I’ve blogged before about how research study after research study is showing that many common orthopedic surgical procedures don’t work. This morning I’d like to highlight a recent British Medical Journal (BMJ) editorial on the topic. To coin a very British phrase from the paper, the evidence base that supports that orthopedic surgery is helpful to patients is “scandalously poor in parts”.
It’s hard for patients to believe that procedures like meniscus surgery or arthroscopic surgery to “clean up” a knee have been shown to be ineffective. This is because we’re living in an awkward time period when on the one hand, research is being published that common orthopedic procedures are ineffective, yet insurance companies have yet to stop paying for these procedures. In addition, while a few surgeons have read, digested, and assimilated the new evidence into their practice by avoiding these procedures, most have not. Also, while the lack of efficacy of these procedures has been all over the news, most patients don’t check before they sign up.

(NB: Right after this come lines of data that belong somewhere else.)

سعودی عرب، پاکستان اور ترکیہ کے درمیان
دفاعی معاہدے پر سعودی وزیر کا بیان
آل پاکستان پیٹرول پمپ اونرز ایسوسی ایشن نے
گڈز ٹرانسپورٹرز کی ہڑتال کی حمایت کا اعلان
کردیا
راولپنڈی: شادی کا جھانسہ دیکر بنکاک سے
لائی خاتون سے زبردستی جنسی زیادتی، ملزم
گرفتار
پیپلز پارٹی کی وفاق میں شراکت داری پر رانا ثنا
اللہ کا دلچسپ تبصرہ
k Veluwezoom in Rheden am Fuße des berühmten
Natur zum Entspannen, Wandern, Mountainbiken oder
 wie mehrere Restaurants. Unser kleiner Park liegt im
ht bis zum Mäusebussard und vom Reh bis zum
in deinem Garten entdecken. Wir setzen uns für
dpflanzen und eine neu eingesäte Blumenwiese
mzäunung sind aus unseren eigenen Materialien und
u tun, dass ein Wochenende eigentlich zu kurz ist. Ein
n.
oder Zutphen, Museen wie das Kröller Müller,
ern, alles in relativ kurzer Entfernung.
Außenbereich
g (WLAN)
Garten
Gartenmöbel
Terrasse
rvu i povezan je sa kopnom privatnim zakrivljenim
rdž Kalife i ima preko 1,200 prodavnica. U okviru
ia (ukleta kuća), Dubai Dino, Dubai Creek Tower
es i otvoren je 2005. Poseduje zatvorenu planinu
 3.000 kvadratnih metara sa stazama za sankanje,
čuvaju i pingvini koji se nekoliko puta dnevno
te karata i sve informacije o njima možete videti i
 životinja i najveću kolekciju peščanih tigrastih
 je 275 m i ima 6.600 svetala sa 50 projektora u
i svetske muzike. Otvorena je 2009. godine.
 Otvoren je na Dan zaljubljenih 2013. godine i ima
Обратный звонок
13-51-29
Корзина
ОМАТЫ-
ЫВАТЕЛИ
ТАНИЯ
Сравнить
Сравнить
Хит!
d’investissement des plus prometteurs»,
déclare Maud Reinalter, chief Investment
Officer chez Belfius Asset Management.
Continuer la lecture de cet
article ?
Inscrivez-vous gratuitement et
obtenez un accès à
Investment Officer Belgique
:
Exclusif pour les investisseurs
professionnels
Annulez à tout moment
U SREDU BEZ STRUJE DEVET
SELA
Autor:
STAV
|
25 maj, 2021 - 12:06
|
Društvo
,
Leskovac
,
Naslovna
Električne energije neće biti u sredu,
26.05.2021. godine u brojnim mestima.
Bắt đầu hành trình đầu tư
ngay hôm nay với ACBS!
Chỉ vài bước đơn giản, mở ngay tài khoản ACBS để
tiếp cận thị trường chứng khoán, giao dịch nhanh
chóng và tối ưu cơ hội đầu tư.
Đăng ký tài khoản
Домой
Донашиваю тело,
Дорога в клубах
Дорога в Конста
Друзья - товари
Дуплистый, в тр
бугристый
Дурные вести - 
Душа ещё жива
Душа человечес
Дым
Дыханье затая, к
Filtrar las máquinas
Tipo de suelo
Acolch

So how “scandalously poor” is the evidence? The authors state that only 20% of orthopedic procedures have high levels of evidence to support that they work! Ouch! They go on to state that in both orthopedic surgery and sports medicine, it’s unclear whether some surgeries are better than non-surgical alternatives or better than placebo surgery. Recent examples where surgery was shown to have no benefit over things like physical therapy or sham surgery include arthroscopic knee surgery in middle aged and older people and surgical reconstruction of ACL tears in young and active adults. More concerning is that about half the time when orthopedic surgery is compared to fake surgery, the sham surgery turns out to work just as well. The authors concluded that it’s very difficult to justify invasive surgery with it’s associated risks simply to achieve an effect that’s similar to the placebo effect of fake surgery.
This last part I’ll quote directly: “Confirmation bias reigns and we ignore, or do not want to be exposed to, information or opinions that challenge what we already believe, while wanting to hear information and beliefs that confirm what we already believe. This human trait contributes to overconfidence in personal beliefs and maintains and strengthens beliefs in the face of contrary evidence. The effects are stronger for emotionally charged issues and deeply entrenched views. As a result, proponents of questioned interventions fight hard for their interventions and specialties and often delay change, when the appropriate and ethical action would be to abandon ship.”I believe that’s a very proper, British way of saying that the evidence to date is so bad in so many areas that orthopedics needs to reinvent itself or just give up and start over.
The upshot? The BMJ editorial is correct IMHO, in that there is scandalously poor evidence for orthopedic surgery and begs the question what exactly is the rationale for the millions of orthopedic surgeries performed in the United States every year. While a few orthopedic surgeons have taken that message to heart and begun to avoid procedures shown not to work or at least talk to patients about the poor evidence, most have not. A few hearty souls have also realized that perhaps regenerative medicine will provide the lifeboats for the HMS Ortho Titanic. In the meantime, most surgeons have gone the other direction (as mentioned by the authors), with this editorial already sparking an editorial reply that can be summarized as “So what? My patients tell me this stuff works.” IMHO, the handwriting is on the wall and this eroding evidence base will provide an opportunity for much of surgical orthopedics to be replaced by “Inteventional Orthopedics” (procedures performed through injection), a specialty that will use regenerative medicine to hopefully make lemonade from these lemons.